(Extracted entries Opens)

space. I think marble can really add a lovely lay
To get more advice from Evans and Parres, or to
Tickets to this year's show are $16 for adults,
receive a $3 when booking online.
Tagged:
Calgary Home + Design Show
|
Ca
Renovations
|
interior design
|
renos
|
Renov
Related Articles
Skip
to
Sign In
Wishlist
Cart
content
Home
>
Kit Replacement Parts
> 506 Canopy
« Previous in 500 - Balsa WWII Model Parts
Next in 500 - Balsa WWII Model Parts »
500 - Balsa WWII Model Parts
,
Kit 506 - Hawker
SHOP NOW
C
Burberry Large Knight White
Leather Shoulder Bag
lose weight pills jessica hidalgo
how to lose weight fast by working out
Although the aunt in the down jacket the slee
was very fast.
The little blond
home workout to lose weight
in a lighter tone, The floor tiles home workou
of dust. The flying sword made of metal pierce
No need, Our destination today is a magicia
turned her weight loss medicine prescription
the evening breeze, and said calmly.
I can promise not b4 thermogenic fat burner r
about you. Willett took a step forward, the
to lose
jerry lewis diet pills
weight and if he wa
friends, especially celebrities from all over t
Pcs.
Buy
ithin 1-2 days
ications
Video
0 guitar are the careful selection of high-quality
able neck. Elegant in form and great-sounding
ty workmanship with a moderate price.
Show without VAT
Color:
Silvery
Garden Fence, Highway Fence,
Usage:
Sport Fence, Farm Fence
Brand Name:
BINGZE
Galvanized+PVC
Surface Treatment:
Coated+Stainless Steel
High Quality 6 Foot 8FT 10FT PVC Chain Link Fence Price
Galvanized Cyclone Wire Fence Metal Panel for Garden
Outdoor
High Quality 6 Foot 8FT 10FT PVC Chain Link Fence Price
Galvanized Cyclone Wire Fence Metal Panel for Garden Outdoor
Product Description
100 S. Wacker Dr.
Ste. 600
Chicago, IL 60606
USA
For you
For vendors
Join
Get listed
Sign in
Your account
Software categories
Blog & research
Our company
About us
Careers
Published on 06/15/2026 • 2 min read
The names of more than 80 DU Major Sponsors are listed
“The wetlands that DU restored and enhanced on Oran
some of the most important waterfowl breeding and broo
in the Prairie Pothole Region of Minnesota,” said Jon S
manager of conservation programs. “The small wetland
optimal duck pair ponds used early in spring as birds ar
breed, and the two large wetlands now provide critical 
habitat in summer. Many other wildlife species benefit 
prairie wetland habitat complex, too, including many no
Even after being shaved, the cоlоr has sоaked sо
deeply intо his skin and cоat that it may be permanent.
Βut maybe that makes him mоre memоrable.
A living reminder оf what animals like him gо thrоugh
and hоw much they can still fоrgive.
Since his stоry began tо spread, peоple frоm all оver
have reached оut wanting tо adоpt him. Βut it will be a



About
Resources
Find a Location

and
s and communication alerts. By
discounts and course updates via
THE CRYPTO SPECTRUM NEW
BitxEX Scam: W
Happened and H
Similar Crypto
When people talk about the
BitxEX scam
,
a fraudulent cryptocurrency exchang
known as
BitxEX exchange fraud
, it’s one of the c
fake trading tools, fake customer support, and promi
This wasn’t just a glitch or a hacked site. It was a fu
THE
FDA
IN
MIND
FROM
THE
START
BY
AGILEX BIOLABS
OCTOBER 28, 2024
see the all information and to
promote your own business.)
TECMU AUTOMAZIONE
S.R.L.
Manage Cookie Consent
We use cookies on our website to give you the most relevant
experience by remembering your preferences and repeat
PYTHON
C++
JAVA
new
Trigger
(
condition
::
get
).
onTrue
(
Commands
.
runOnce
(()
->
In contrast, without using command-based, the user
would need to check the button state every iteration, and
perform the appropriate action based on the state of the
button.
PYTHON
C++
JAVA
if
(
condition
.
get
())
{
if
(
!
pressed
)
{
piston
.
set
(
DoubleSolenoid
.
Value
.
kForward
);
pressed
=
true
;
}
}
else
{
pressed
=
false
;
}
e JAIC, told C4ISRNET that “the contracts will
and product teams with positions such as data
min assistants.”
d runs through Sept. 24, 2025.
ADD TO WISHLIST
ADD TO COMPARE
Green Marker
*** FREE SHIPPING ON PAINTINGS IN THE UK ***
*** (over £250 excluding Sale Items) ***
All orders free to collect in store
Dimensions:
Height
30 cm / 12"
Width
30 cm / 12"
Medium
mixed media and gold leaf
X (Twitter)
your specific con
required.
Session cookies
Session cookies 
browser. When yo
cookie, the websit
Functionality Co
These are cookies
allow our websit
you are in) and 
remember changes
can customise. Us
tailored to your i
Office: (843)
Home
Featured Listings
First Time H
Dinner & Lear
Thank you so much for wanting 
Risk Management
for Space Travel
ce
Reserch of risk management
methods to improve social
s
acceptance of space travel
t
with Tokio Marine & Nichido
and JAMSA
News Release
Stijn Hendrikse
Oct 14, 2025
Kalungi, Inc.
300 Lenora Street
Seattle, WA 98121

(Extracted entries Closes)

__Task statement__.
Could you find every line in the records above that contains the word "Balsa" and copy it?

__Response to the exercise__.
« Previous in 500 - Balsa WWII Model Parts
Next in 500 - Balsa WWII Model Parts »
500 - Balsa WWII Model Parts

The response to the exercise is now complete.